§ What you are asked to do
Copy exactly, and only, the lines from the line containing "Zdieľaj na Facebooku" through the last line of the records below, both included, and leave out any pictures.

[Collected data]
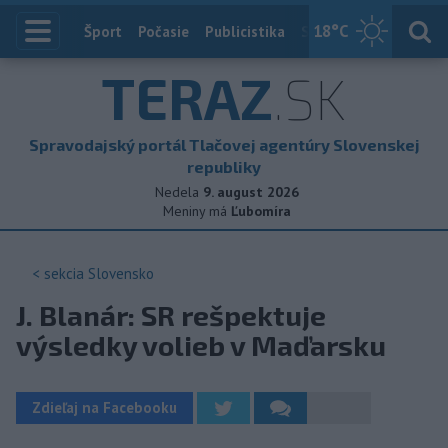
18
°C
Index
Šport
Počasie
Publicistika
Slovensko
Zahranič
TERAZ
.SK
Spravodajský portál Tlačovej agentúry Slovenskej
republiky
Nedela
9. august 2026
Meniny má
Ľubomíra
< sekcia
Slovensko
J. Blanár: SR rešpektuje
výsledky volieb v Maďarsku
Zdieľaj na Facebooku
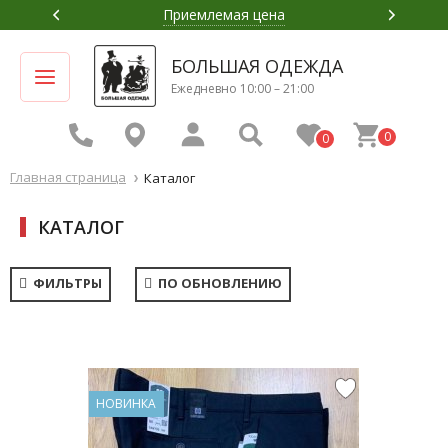
Приемлемая цена
БОЛЬШАЯ ОДЕЖДА
Ежедневно 10:00 – 21:00
0
0
Главная страница
Каталог
КАТАЛОГ
ФИЛЬТРЫ
ПО ОБНОВЛЕНИЮ
НОВИНКА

§ The answer
Zdieľaj na Facebooku
Приемлемая цена
БОЛЬШАЯ ОДЕЖДА
Ежедневно 10:00 – 21:00
0
0
Главная страница
Каталог
КАТАЛОГ
ФИЛЬТРЫ
ПО ОБНОВЛЕНИЮ
НОВИНКА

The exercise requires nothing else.